Qwen3.5-122B-A10B is the largest and most complex model TurboQuant has been tested on: 122B parameters, 256 experts (8 active per token), hybrid GatedDeltaNet + softmax attention, and a shared expert per MoE layer. At 3-bit, the model produces structured reasoning with proper analysis steps — demonstrating that TurboQuant preserves thinking capability at extreme compression.

Run it on a 16 GB Mac mini (expert streaming)

This 122B model — ~54 GB on disk — also runs on a 16 GB Mac mini via expert streaming (the same mechanism as Qwen3.6-35B-A3B). Only the router-selected experts are paged from disk per token (LRU-cached), so the resident footprint stays well under the machine's GPU wired-memory cap, and output is bit-identical to the fully-resident model. Requires turboquant-mlx-full>=0.4.1.

python -m turboquant_mlx.stream.stream_generate \
    --model manjunathshiva/qwen3.5-122b-tq3 \
    --prompt "Explain why the sky is blue." \
    --max-tokens 128 --cache-budget-gb 4

Measured on a base Apple M4 Mac mini, 16 GB:

Cache budget Expert hit-rate Disk read / token Decode Peak (mlx)
--cache-budget-gb 1 0% ~1.78 GB ~0.6 tok/s 6.0 GB
--cache-budget-gb 4 (recommended) 44.6% ~0.93 GB ~1.1 tok/s 9.0 GB

On a 16 GB machine the binding limit is the Metal GPU wired-memory cap (~10.5 GB), not total RAM — and the expert cache counts against it, so mlx_peak ≈ 5 GB + cache_budget. --cache-budget-gb 4 is the sweet spot (~9 GB peak, safe margin); higher budgets risk a Metal out-of-memory error. Throughput is disk-bandwidth-bound (~10B active params/token) → ~1 tok/s on a single mini SSD. Slow, but a 122B model running on a 16 GB Mac is the result.

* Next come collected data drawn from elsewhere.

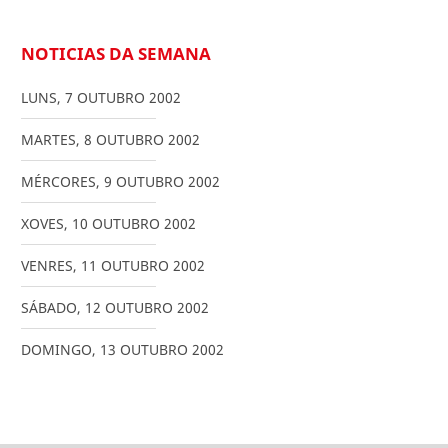
NOTICIAS DA SEMANA
LUNS
,
7
OUTUBRO
2002
MARTES
,
8
OUTUBRO
2002
MÉRCORES
,
9
OUTUBRO
2002
XOVES
,
10
OUTUBRO
2002
VENRES
,
11
OUTUBRO
2002
SÁBADO
,
12
OUTUBRO
2002
DOMINGO
,
13
OUTUBRO
2002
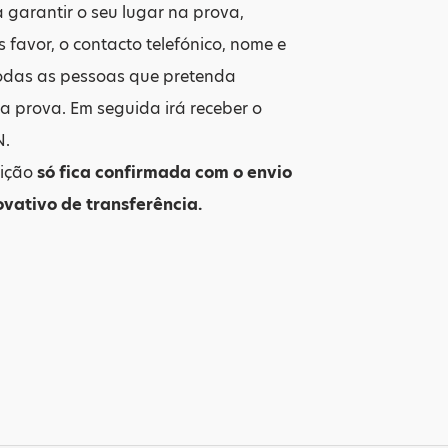
 garantir o seu lugar na prova,
s favor, o contacto telefónico, nome e
todas as pessoas que pretenda
na prova. Em seguida irá receber o
N.
rição
só fica confirmada com o envio
vativo de transferência.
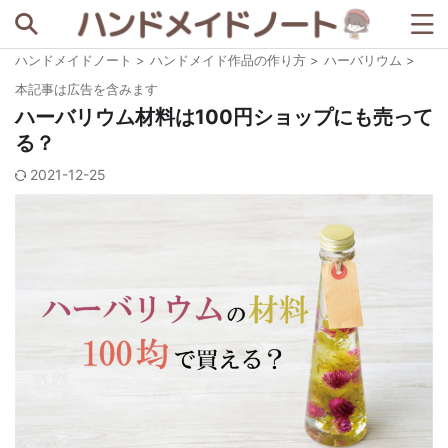
ハンドメイドノート
>
ハンドメイド作品の作り方
>
ハーバリウム
>
記事を探す
本記事は広告を含みます
ハーバリウム材料は100円ショップにも売って
る？
人気の検索ワード
2021-12-25
BASE
minne
STORES
セリア
ダイソー
メルカリ
例文
写真撮影
宣伝ツール
梱包資材
著作権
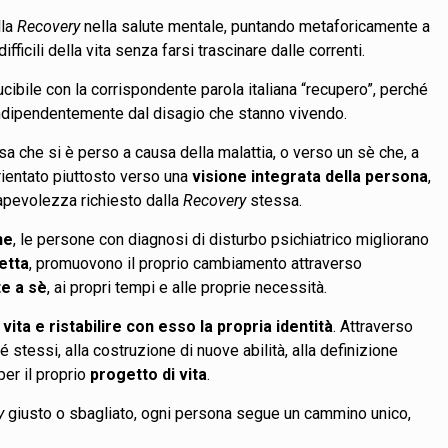
lla
Recovery
nella salute mentale, puntando metaforicamente a
fficili della vita senza farsi trascinare dalle correnti.
ucibile con la corrispondente parola italiana “recupero”, perché
 indipendentemente dal disagio che stanno vivendo.
sa che si è perso a causa della malattia, o verso un sè che, a
rientato piuttosto verso una
visione integrata della persona
,
sapevolezza richiesto dalla
Recovery
stessa.
ne
, le persone con diagnosi di disturbo psichiatrico migliorano
retta
, promuovono il proprio cambiamento attraverso
e a sè
, ai propri tempi e alle proprie necessità.
 vita e ristabilire con esso la propria identità
. Attraverso
é stessi, alla costruzione di nuove abilità, alla definizione
per il proprio
progetto di vita
.
y
giusto o sbagliato, ogni persona segue un cammino unico,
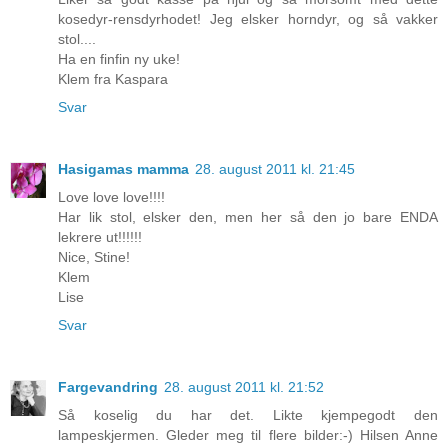
kosedyr-rensdyrhodet! Jeg elsker horndyr, og så vakker
stol....
Ha en finfin ny uke!
Klem fra Kaspara
Svar
Hasigamas mamma
28. august 2011 kl. 21:45
Love love love!!!!
Har lik stol, elsker den, men her så den jo bare ENDA
lekrere ut!!!!!!
Nice, Stine!
Klem
Lise
Svar
Fargevandring
28. august 2011 kl. 21:52
Så koselig du har det. Likte kjempegodt den
lampeskjermen. Gleder meg til flere bilder:-) Hilsen Anne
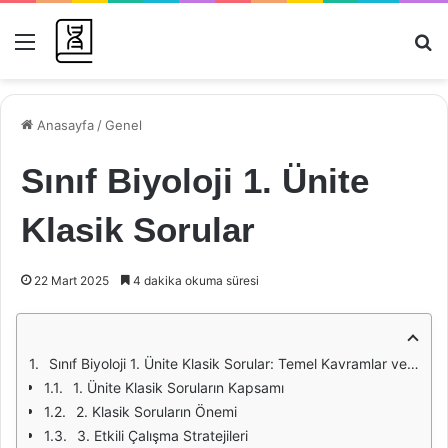
Menü
Ar
Anasayfa
/
Genel
Sınıf Biyoloji 1. Ünite
Klasik Sorular
22 Mart 2025
4 dakika okuma süresi
Sınıf Biyoloji 1. Ünite Klasik Sorular: Temel Kavramlar ve Anlayış Geliştirme
1. Ünite Klasik Soruların Kapsamı
2. Klasik Soruların Önemi
3. Etkili Çalışma Stratejileri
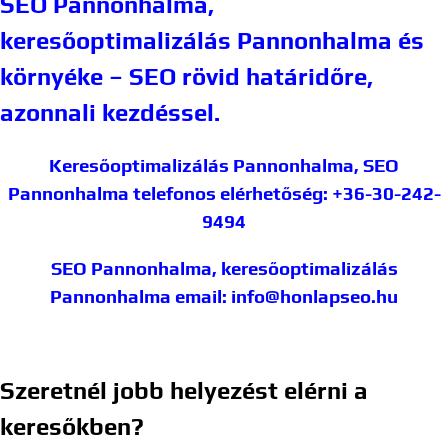
SEO Pannonhalma,
keresőoptimalizálás Pannonhalma és
környéke – SEO rövid határidőre,
azonnali kezdéssel.
Keresőoptimalizálás Pannonhalma, SEO
Pannonhalma
telefonos elérhetőség: +36-30-242-
9494
SEO Pannonhalma, keresőoptimalizálás
Pannonhalma
email: info@honlapseo.hu
Szeretnél jobb helyezést elérni a
keresőkben?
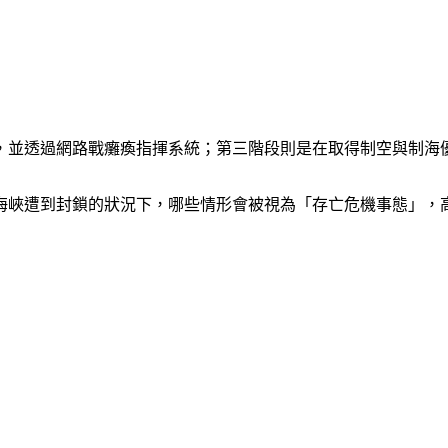
，並透過網路戰癱瘓指揮系統；第三階段則是在取得制空與制海
灣海峽遭到封鎖的狀況下，哪些情形會被視為「存亡危機事態」，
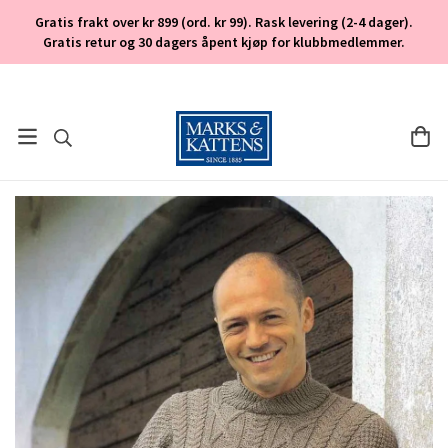
Gratis frakt over kr 899 (ord. kr 99). Rask levering (2-4 dager).
Gratis retur og 30 dagers åpent kjøp for klubbmedlemmer.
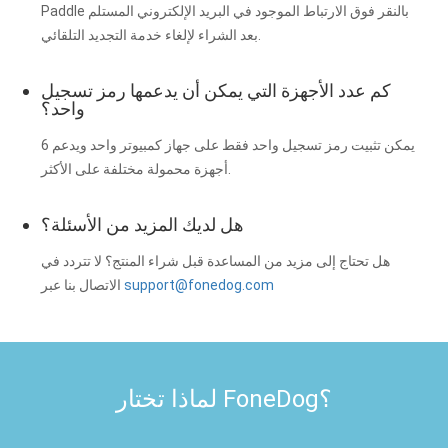
Paddle بالنقر فوق الارتباط الموجود في البريد الإلكتروني المستلم
بعد الشراء لإلغاء خدمة التجديد التلقائي.
كم عدد الأجهزة التي يمكن أن يدعمها رمز تسجيل
واحد؟
يمكن تثبيت رمز تسجيل واحد فقط على جهاز كمبيوتر واحد ويدعم 6
أجهزة محمولة مختلفة على الأكثر.
هل لديك المزيد من الأسئلة؟
هل تحتاج إلى مزيد من المساعدة قبل شراء المنتج؟ لا تتردد في
support@fonedog.com
الاتصال بنا عبر
لماذا تختار FoneDog؟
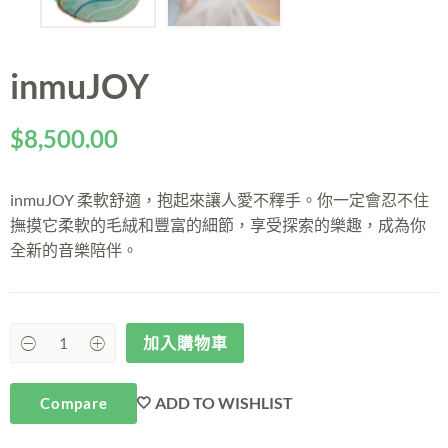
inmuJOY
$
8,500.00
inmuJOY 柔軟舒適，抱起來讓人愛不釋手。你一定會忍不住
撫摸它柔軟的毛絨和豐富的細節，享受探索的樂趣，成為你
全新的音樂陪伴。
加入購物車
ADD TO WISHLIST
Compare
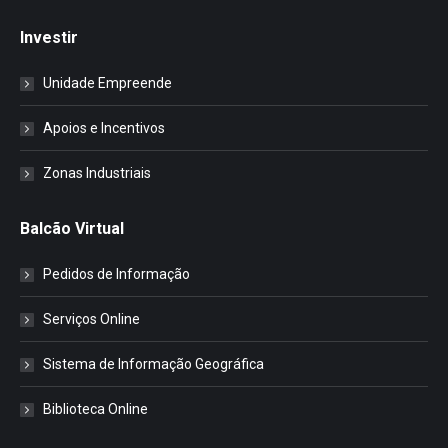
Investir
Unidade Empreende
Apoios e Incentivos
Zonas Industriais
Balcão Virtual
Pedidos de Informação
Serviços Online
Sistema de Informação Geográfica
Biblioteca Online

Qwen3.6-35B-A3B on a 16 GB Mac mini (expert streaming)

Hardware: Apple M4 Max 64GB to convert; runs fully resident on 64 GB or on a 16 GB Mac mini via expert streaming. Qwen3.6-35B-A3B is a hybrid linear-attention (qwen3_5_moe, qwen3_next-style) + MoE model — 256 routed experts (top-8) + 1 shared, ~35B total / ~3B active. The text-only language model is extracted (the vision tower is dropped during conversion).

A pre-converted 3-bit (group-size 32) model is on the Hub:

manjunathshiva/Qwen3.6-35B-A3B-tq3-g32 — ~16 GB on disk; ~60 tok/s at ~18 GB peak when fully resident on a 64 GB Mac.

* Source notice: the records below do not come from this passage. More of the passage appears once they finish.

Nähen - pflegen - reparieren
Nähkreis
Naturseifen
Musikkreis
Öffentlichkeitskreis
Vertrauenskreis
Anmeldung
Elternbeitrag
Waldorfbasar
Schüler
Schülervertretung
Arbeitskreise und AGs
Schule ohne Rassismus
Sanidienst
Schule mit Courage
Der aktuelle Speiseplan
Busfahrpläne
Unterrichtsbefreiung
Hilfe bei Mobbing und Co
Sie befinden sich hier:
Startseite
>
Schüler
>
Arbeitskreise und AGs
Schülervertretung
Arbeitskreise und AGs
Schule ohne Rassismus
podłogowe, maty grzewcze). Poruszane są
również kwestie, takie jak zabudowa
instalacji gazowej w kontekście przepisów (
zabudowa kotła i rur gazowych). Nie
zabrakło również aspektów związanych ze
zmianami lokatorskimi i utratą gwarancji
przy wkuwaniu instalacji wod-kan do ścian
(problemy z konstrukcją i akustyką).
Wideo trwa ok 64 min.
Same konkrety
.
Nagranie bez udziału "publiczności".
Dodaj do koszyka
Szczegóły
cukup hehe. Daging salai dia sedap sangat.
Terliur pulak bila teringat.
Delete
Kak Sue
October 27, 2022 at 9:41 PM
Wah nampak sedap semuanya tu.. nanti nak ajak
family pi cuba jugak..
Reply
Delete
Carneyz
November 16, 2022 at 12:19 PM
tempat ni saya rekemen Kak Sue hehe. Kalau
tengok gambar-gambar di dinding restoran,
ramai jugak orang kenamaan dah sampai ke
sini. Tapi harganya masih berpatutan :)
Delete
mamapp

Run it fully resident (64 GB)

turboquant-generate \
    --model manjunathshiva/Qwen3.6-35B-A3B-tq3-g32 \
    --prompt "Explain why the sky is blue." \
    --max-tokens 512

Run it on a 16 GB Mac mini (expert streaming)

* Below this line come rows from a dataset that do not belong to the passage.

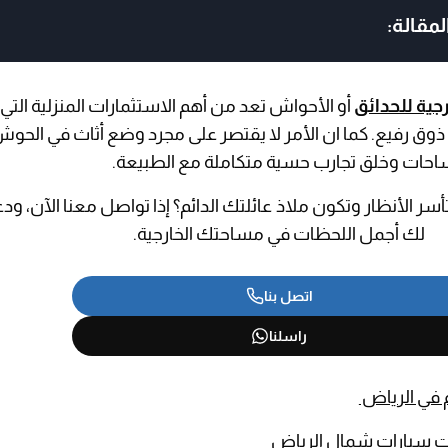
مقالة:
ية للحدائق
أو الأحواش تعد من أهم الاستثمارات المنزلية التي 
ق رفيع. كما ان الأمر لا يقتصر على مجرد وضع أثاث في الحوش
احات وخلق تجارب حسية متكاملة مع الطبيعة.
ر الأنظار وتكون ملاذ عائلتك الدائم؟ إذا تواصل معنا الآن، ودع
لك أجمل اللحظات في مساحتك الخارجية.
اتصل بنا
راسلنا
 في الرياض
 سيارات شمال الرياض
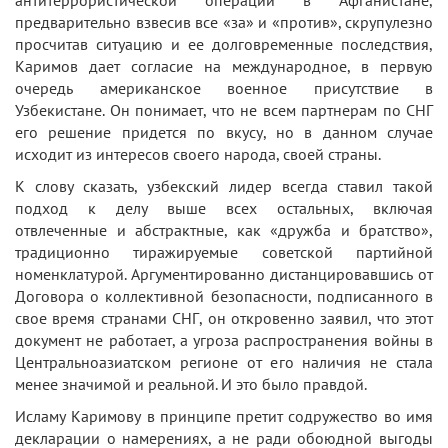
антитеррористической операции в Афганистане,
предварительно взвесив все «за» и «против», скрупулезно
просчитав ситуацию и ее долговременные последствия,
Каримов дает согласие на международное, в первую
очередь американское военное присутствие в
Узбекистане. Он понимает, что не всем партнерам по СНГ
его решение придется по вкусу, но в данном случае
исходит из интересов своего народа, своей страны.
К слову сказать, узбекский лидер всегда ставил такой
подход к делу выше всех остальных, включая
отвлеченные и абстрактные, как «дружба и братство»,
традиционно тиражируемые советской партийной
номенклатурой. Аргументированно дистанцировавшись от
Договора о коллективной безопасности, подписанного в
свое время странами СНГ, он откровенно заявил, что этот
документ не работает, а угроза распространения войны в
Центральноазиатском регионе от его наличия не стала
менее значимой и реальной. И это было правдой.
Исламу Каримову в принципе претит содружество во имя
декларации о намерениях, а не ради обоюдной выгоды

The model is ~16 GB on disk, so it won't fit fully resident in 16 GB alongside the OS (resident decode peaks ~18 GB). Expert streaming pages only the router-selected experts from disk per token (LRU-cached), keeping resident memory to a few GB. Output is bit-identical to the fully-resident model. (os.pread + macOS F_NOCACHE keep the OS page cache from ballooning while streaming.)

Since v0.5.0 the missing experts for each layer are read in parallel on a thread pool (--prefetch-workers, default 8), hiding SSD latency behind compute — ~1.9× faster decode at a tight cache budget, still bit-identical. Pass --prefetch-workers 1 for the serial baseline.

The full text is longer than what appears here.